Hadden v. Effner

Mercure, J.

Appeal from an order and judgment of the Supreme Court (Ingraham, J.), entered July 30, 1998 in Otsego County, upon á verdict rendered in favor of plaintiffs.

A jury awarded plaintiff Cherylann S. Hadden (hereinafter plaintiff) money damages of $130,000 for personal injuries she sustained in an August 12, 1993 collision with a vehicle operated by defendant. As limited by defendant’s brief, the only issue that we need consider is whether Supreme Court erred in refusing to reduce the jury’s award of $80,000 for future medical expenses by the amount of plaintiff’s “basic economic loss” (Insurance Law § 5102 [a] [1]). We conclude that Supreme Court did not err and accordingly affirm.

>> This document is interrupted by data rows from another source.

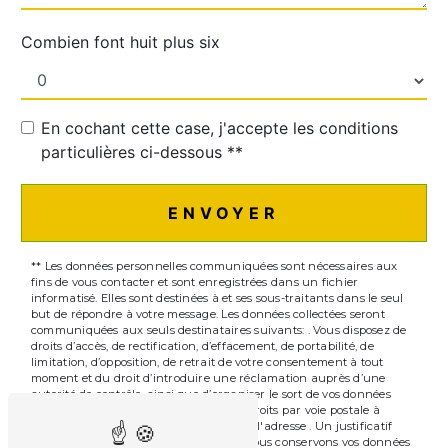
Combien font huit plus six
En cochant cette case, j'accepte les conditions
particulières ci-dessous **
ENVOYER
** Les données personnelles communiquées sont nécessaires aux
fins de vous contacter et sont enregistrées dans un fichier
informatisé. Elles sont destinées à et ses sous-traitants dans le seul
but de répondre à votre message. Les données collectées seront
communiquées aux seuls destinataires suivants: . Vous disposez de
droits d’accès, de rectification, d’effacement, de portabilité, de
limitation, d’opposition, de retrait de votre consentement à tout
moment et du droit d’introduire une réclamation auprès d’une
autorité de contrôle, ainsi que d’organiser le sort de vos données
post-mortem. Vous pouvez exercer ces droits par voie postale à
l'adresse ou par courrier électronique à l'adresse . Un justificatif
d'identité pourra vous être demandé. Nous conservons vos données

Although defendant is correct in his central hypothesis that “a jury verdict which awards sums covered as basic economic loss must be reduced” (see, Fischer v Luczak, 198 AD2d 474, 475), we are not persuaded by his unsupported assumption that the $80,000 award for future medical expenses was intended to compensate plaintiff for expenses falling within the definition of “basic economic loss”. To the contrary, in the absence of record evidence supporting a finding that “within one year after the date of the accident causing the injury it [was] ascertainable that further expenses may be incurred as a result of the injury” (Insurance Law § 5102 [a] [1] [iv]), which this court has interpreted to mean that expenses for treatment for the injury had been submitted to the no-fault carrier within the one-year period (see, Stanavich v General Acc. Ins. Co., 229 AD2d 872, 873), we conclude that the subject award does not compensate plaintiff for expenses constituting “basic economic loss” (see, id.). Notably, the injury to plaintiff’s lower back, which formed the basis for the claim for future medical expenses, was not diagnosed until more than 14 months following the accident.

Mikoll, J. P., Crew III, Yesawich Jr. and Carpinello, JJ., *808concur. Ordered that the order and judgment is affirmed, with costs.